Theorem r19.3rzv 3643

Description: Restricted quantification of wff not containing quantified variable. (Contributed by NM, 10-Mar-1997.)

Assertion

Ref	Expression
r19.3rzv	|- (A =/= (/) -> (ph <-> A.x e. A ph))

Distinct variable groups:   x,A   ph,x

Proof of Theorem r19.3rzv

Step	Hyp	Ref	Expression
1		n0 3559	. . 3 |- (A =/= (/) <-> E.x x e. A)
2		biimt 325	. . 3 |- (E.x x e. A -> (ph <-> (E.x x e.

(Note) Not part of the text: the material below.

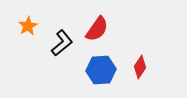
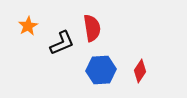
red semicircle: moved 5 px left, 1 px up; rotated 44 degrees counterclockwise
black L-shape: rotated 16 degrees clockwise
red diamond: moved 4 px down
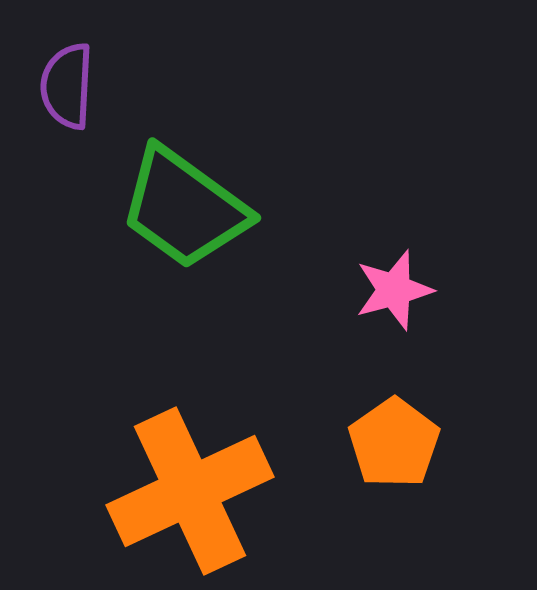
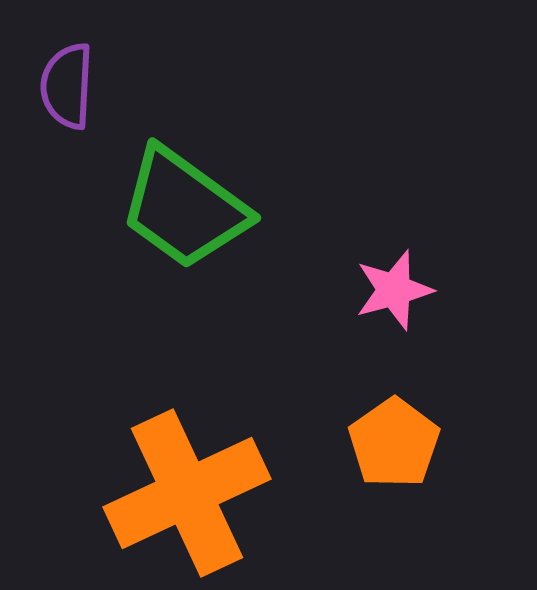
orange cross: moved 3 px left, 2 px down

A -> ph)))
3	1, 2	sylbi 187	. 2 |- (A =/= (/) -> (ph <-> (E.x x e. A -> ph)))
4		df-ral 2619	. . 3 |- (A.x e. A ph <-> A.x(x e. A -> ph))
5		19.23v 1891	. . 3 |- (A.x(x e. A -> ph) <-> (E.x x e. A -> ph))
6	4, 5	bitri 240	. 2 |- (A.x e. A ph <-> (E.x x e. A -> ph))
7	3, 6	syl6bbr 254	1 |- (A =/= (/) -> (ph <-> A.x e. A ph))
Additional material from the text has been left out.